Kachin politician, social activist and technologist

Lahpai Maw Htun Aung (လဖိုင်မော်ထွန်းအောင်; born c. 1984) is a Burmese politician, social activist and technologist. He is a deputy minister of electricity and energy of the National Unity Government of Myanmar formed by the opponents of the 2021 Myanmar coup d'état.

==Early life and education==
Born to a small-scale Hpakant jade miner, when Maw Htun Aung was in high school, he experienced his father going bankrupt when the military enacted a gemstone law to make way for military-linked companies to exploit the area. This encouraged him to work on community development activities, providing technical support related to natural resource management.

He got his bachelor's degree from the University of Computer Studies, Yangon. In 2010 he completed his master's degree in policy and social development from Hong Kong Polytechnic University. He also pursued a Master of Public Administration degree at Cornell University.

==Social activities==
Since 2004 Maw Htun Aung has been working at a number of international non-government organizations such as the Myanmar Compassion Project, World Vision Myanmar, the Korea International Cooperation Agency (KOICA) and Spectrum-SDKN. He has also worked as a country manager at the New York-based Natural Resource Governance Institute (NRGI) for about five years.

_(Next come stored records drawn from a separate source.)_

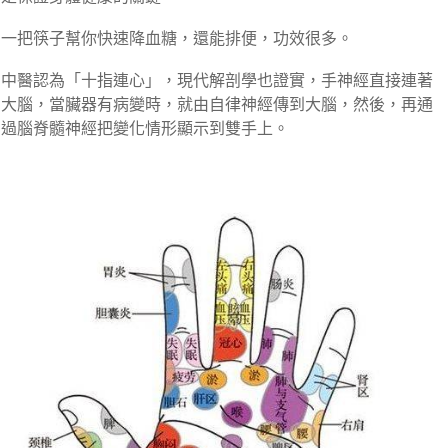
一把筷子幫你快速降血糖，還能排便，功效很多。
中醫認為「十指連心」，現代解剖學也證實，手神經直接連著
大腦，當臟器有病變時，就由自律神經傳到大腦，然後，再通
過腦脊髓神經把變化情形顯示到雙手上。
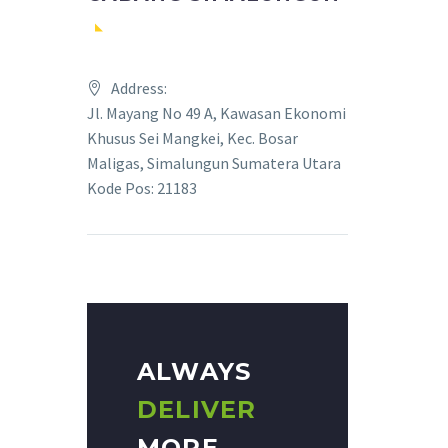
Address:
Jl. Mayang No 49 A, Kawasan Ekonomi
Khusus Sei Mangkei, Kec. Bosar
Maligas, Simalungun Sumatera Utara
Kode Pos: 21183
ALWAYS
DELIVER
MORE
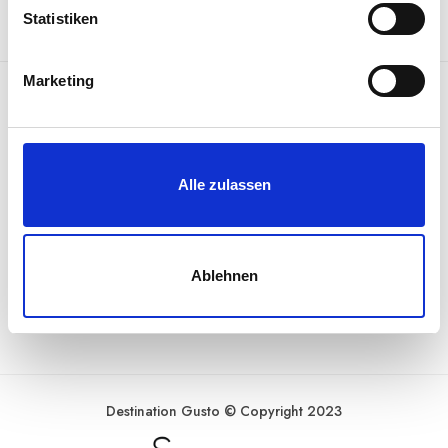
l
Statistiken
i
g
Marketing
u
n
DESTINATION GUSTO
g
s
ALLGEMEINE INFORMATIONEN
Alle zulassen
a
u
RECHTLICHES
s
w
Ablehnen
a
ZAHLUNGSARTEN
h
l
Destination Gusto © Copyright 2023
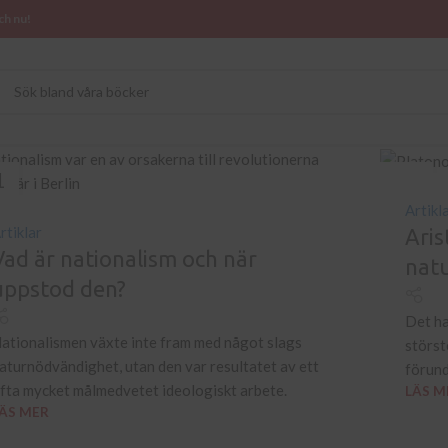
ch nu!
1
06
L
JUL
Artikl
rtiklar
Aris
Vad är nationalism och när
nat
uppstod den?
Det ha
ationalismen växte inte fram med något slags
störst
aturnödvändighet, utan den var resultatet av ett
förund
fta mycket målmedvetet ideologiskt arbete.
LÄS M
ÄS MER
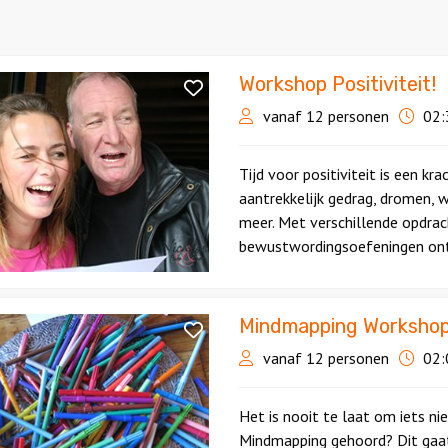
Workshop Positiviteit!
p
it!
vanaf 12 personen
02:
Tijd voor positiviteit is een k
aantrekkelijk gedrag, dromen, w
meer. Met verschillende opdrac
bewustwordingsoefeningen ontde
Mindmapping Worksho
ping
p
vanaf 12 personen
02:
Het is nooit te laat om iets ni
Mindmapping gehoord? Dit gaat 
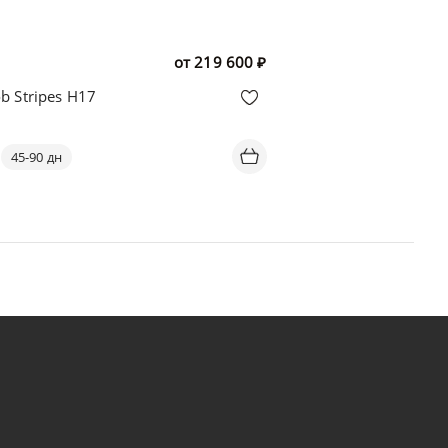
от
219 600
₽
b Stripes H17
45-90 дн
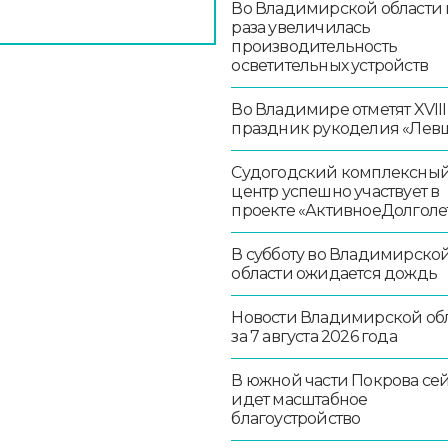
Во Владимирской области в
раза увеличилась
производительность
осветительных устройств
Во Владимире отметят XVIII
праздник рукоделия «Лев
Судогодский комплексны
центр успешно участвует в
проекте «АктивноеДолголе
В субботу во Владимирско
области ожидается дождь
Новости Владимирской об
за 7 августа 2026 года
В южной части Покрова се
идет масштабное
благоустройство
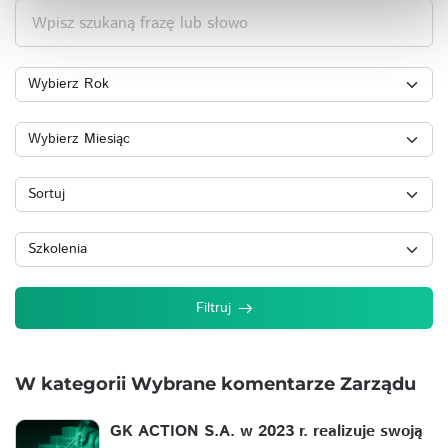
Wpisz szukaną frazę lub słowo
Filtruj
W kategorii Wybrane komentarze Zarządu
GK ACTION S.A. w 2023 r. realizuje swoją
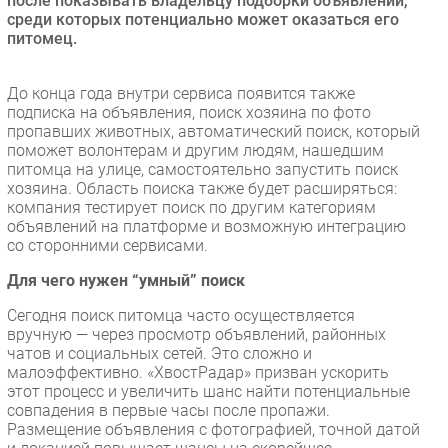
после показывать владельцу подборки объявлений,
среди которых потенциально может оказаться его
питомец.
До конца года внутри сервиса появится также
подписка на объявления, поиск хозяина по фото
пропавших животных, автоматический поиск, который
поможет волонтерам и другим людям, нашедшим
питомца на улице, самостоятельно запустить поиск
хозяина. Область поиска также будет расширяться:
компания тестирует поиск по другим категориям
объявлений на платформе и возможную интеграцию
со сторонними сервисами.
Для чего нужен “умный” поиск
Сегодня поиск питомца часто осуществляется
вручную — через просмотр объявлений, районных
чатов и социальных сетей. Это сложно и
малоэффективно. «ХвостРадар» призван ускорить
этот процесс и увеличить шанс найти потенциальные
совпадения в первые часы после пропажи.
Размещение объявления с фотографией, точной датой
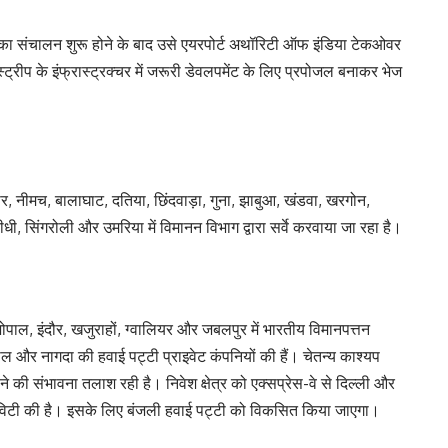
 का संचालन शुरू होने के बाद उसे एयरपोर्ट अथॉरिटी ऑफ इंडिया टेकओवर
ट्रीप के इंफ्रास्ट्रक्चर में जरूरी डेवलपमेंट के लिए प्रपोजल बनाकर भेज
दसौर, नीमच, बालाघाट, दतिया, छिंदवाड़ा, गुना, झाबुआ, खंडवा, खरगोन,
ीधी, सिंगरोली और उमरिया में विमानन विभाग द्वारा सर्वे करवाया जा रहा है।
में भोपाल, इंदौर, खजुराहों, ग्वालियर और जबलपुर में भारतीय विमानपत्तन
 और नागदा की हवाई पट्टी प्राइवेट कंपनियों की हैं। चेतन्य काश्यप
ने की संभावना तलाश रही है। निवेश क्षेत्र को एक्सप्रेस-वे से दिल्ली और
टिविटी की है। इसके लिए बंजली हवाई पट्टी को विकसित किया जाएगा।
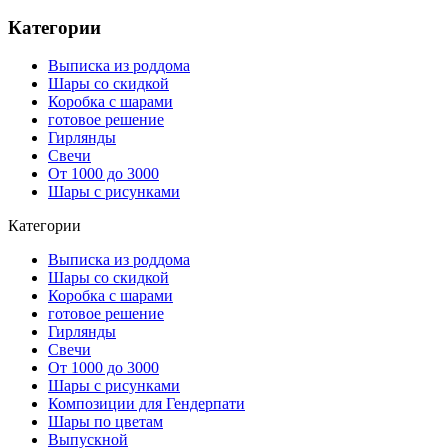
Категории
Выписка из роддома
Шары со скидкой
Коробка с шарами
готовое решение
Гирлянды
Свечи
От 1000 до 3000
Шары с рисунками
Категории
Выписка из роддома
Шары со скидкой
Коробка с шарами
готовое решение
Гирлянды
Свечи
От 1000 до 3000
Шары с рисунками
Композиции для Гендерпати
Шары по цветам
Выпускной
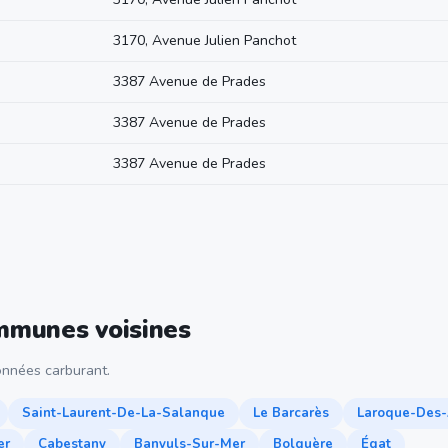
3170, Avenue Julien Panchot
3387 Avenue de Prades
3387 Avenue de Prades
3387 Avenue de Prades
ommunes voisines
nnées carburant.
Saint-Laurent-De-La-Salanque
Le Barcarès
Laroque-Des-
er
Cabestany
Banyuls-Sur-Mer
Bolquère
Égat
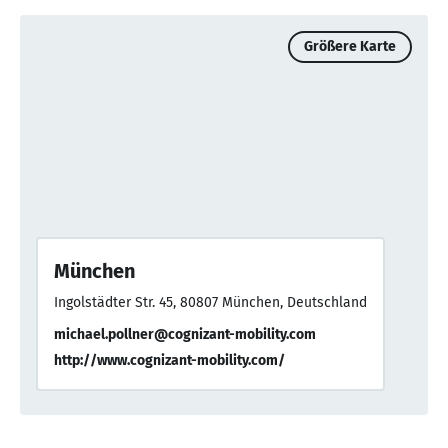
Größere Karte
München
Ingolstädter Str. 45, 80807 München, Deutschland
michael.pollner@cognizant-mobility.com
http://www.cognizant-mobility.com/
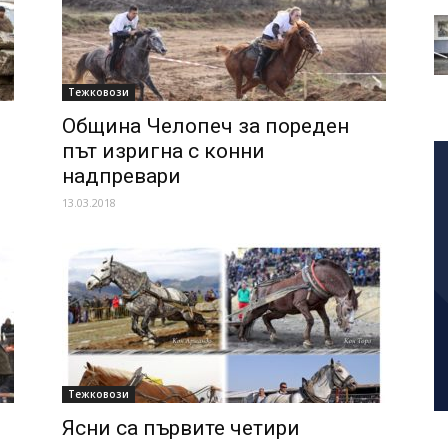
Тежковози
Община Челопеч за пореден
път изригна с конни
надпревари
13.03.2018
Тежковози
Ясни са първите четири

In 2015 he co-founded and worked as a strategic consultant at Another Development, a research group focused on implementation of public policy.

==Political career==
Maw Htun Aung joined the Union Peace Dialogue Joint Committee (UPDJC) as technical support for its political organizations.

In the 2020 general election, he contested the fifth constituency of Shan State, which consists of the townships of Mu Se, Kutkai and Namhkam, for the Amyotha Hluttaw (Upper House). Realizing that "there would be a lot of restrictions [in the NLD party] for him if he talks about the rights of ethnic people", Maw Htun Aung represented the Shan Nationalities League for Democracy (SNLD), a major ethnic party in Shan State, at the election. While Maw Htun Aung is ethnically Kachin, he took the unusual step of running for a party associated with the Shan people. He claimed in an interview that this was to serve as an example of inter-ethnic cooperation and to support the SNLD's policies on federalism. Nonetheless, the seat he was selected for within Shan State was one with a sizeable Kachin population. The seat was ultimately held by Aik Mun from the Ta'ang (Palaung) National Party, who had also won the seat once before in 2015; Aik Mun won 49,221 votes (27.38%); Maw Htun Aung 46,169 (25.68%).

That government was ousted three months later in the 2021 Myanmar coup. Some of its members, the Committee Representing Pyidaungsu Hluttaw, formed the National Unity Government of Myanmar on 16 April 2021. Maw Htun Aung was appointed its deputy minister of electricity and energy on 26 July 2021. A week into his appointment, he posted on social media, criticizing the military junta for trying to win international recognition and legitimacy: "Putting a sheep's skin on a wolf doesn't make the wolf less of a wolf".